The French Revolution will ever be wrapped in clouds and darkness to those who direct their attention to itself alone. The only light that can illuminate its course must be sought in the times which preceded it. Without a clear perception of the former society of France, of its laws, of its defects, of its prejudices, of its littleness, of its greatness, it is impossible to comprehend what the French have been doing in the sixty years which have followed its dissolution; but even this perception will not suffice without penetrating to the very quick into the character of this nation.
When I consider this people in itself it strikes me as more extraordinary than any event in its own annals. Was there ever any nation on the face of the earth so full of contrasts and so extreme in all its actions; more swayed by sensations, less by principles; led therefore always to do either worse or better than was expected of it, sometimes below the common level of humanity, sometimes greatly above it;—a people so unalterable in its leading instincts, that its likeness may still be recognised in descriptions written two or three thousand years ago, but at the same time so mutable in its daily thoughts and in its tastes as to become a spectacle and an amazement to itself, and to be as much surprised as the rest of the world at the sight of what it has done;—a people beyond all others the child of home and the slave of habit, when left to itself, but when once torn against its will from the native hearth and from its daily pursuits, ready to go to the end of the world and to dare all things; indocile by temperament, yet accepting the arbitrary and even the violent rule of a sovereign more readily than the free and regular government of the chief citizen; to-day the declared enemy of all obedience, to-morrow serving with a sort of passion which the nations best adapted for servitude cannot attain; guided by a thread as long as no one resists, ungovernable when the example of resistance has once been given; always deceiving its masters, who fear it either too little or too much; never so free that it is hopeless to enslave it, or so enslaved that it may not break the yoke again; apt for all things but excelling only in war; adoring chance, force, success, splendour and noise, more than true glory; more capable of heroism than of virtue, of genius than of good sense, ready to conceive immense designs rather than to accomplish great undertakings; the most brilliant and the most dangerous of the nations of Europe and that best fitted to become by turns an object of admiration, of hatred, of pity, of terror, but never of indifference!
Such a nation could alone give birth to a Revolution so sudden, so radical, so impetuous in its course, and yet so full of reactions, of contradictory incidents and of contrary examples.
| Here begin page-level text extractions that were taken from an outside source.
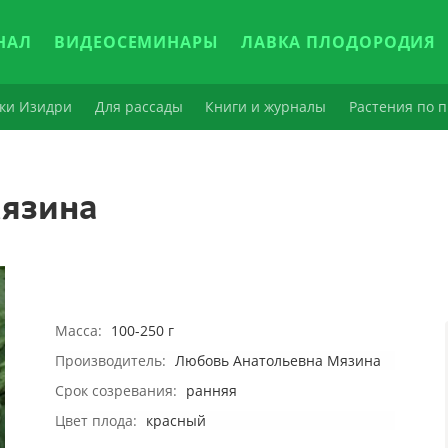
НАЛ
ВИДЕОСЕМИНАРЫ
ЛАВКА ПЛОДОРОДИЯ
ки Изидри
Для рассады
Книги и журналы
Растения по п
язина
Масса:
100-250 г
Производитель:
Любовь Анатольевна Мязина
Срок созревания:
ранняя
Цвет плода:
красный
Without the reasons I have related the French would never have made the Revolution; but it must be confessed that all these reasons united would not have sufficed to account for such a Revolution anywhere else but in France.
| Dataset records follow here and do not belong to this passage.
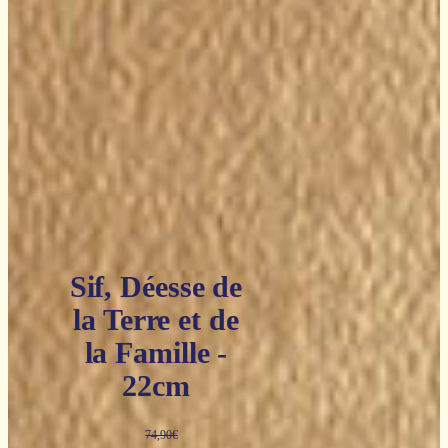
Sif, Déesse de
la Terre et de
la Famille -
22cm
74,90
€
I am arrived then at the threshold of this great event. My intention is not to go beyond it now, though perhaps I may do so hereafter. I shall then proceed to consider it not only in its causes but in itself, and I shall venture finally to pass a judgment on the state of society which it has produced.
SUPPLEMENTARY CHAPTER
ON THE PAYS D’ÉTATS, AND ESPECIALLY ON THE CONSTITUTIONS OF LANGUEDOCIt is not my intention minutely to investigate in this place how public business was carried on in each of the provinces called Pays d’États, which were still in existence at the outbreak of the Revolution. I wish only to indicate the number of them; to point out those in which local life was still most active; to show what were the relations of these provinces with the administration of the Crown; how far they formed an exception to the general rules I have previously established; how far they fell within those rules; and lastly, to show by the example of one of these provinces what they might all have easily become.
Estates had existed in most of the provinces of France—that is, each of them had been administered under the King’s government by the gens des trois états, as they were then called, which meant the representatives of the Clergy, the Nobility, and the Commons. This provincial constitution, like most of the other political institutions of the Middle Ages, occurred, with the same features, in almost all the civilised parts of Europe—in all those parts, at least, into which Germanic manners and ideas had penetrated. In many of the provinces of Germany these States subsisted down to the French Revolution; in those provinces in which they had been previously destroyed they had only disappeared in the course of the seventeenth and eighteenth centuries. Everywhere, for two hundred years, the sovereigns had carried on a clandestine or an open warfare against them. Nowhere had they attempted to improve this institution with the progress of time, but only to destroy and deform it whenever an opportunity presented itself and when they could not do worse.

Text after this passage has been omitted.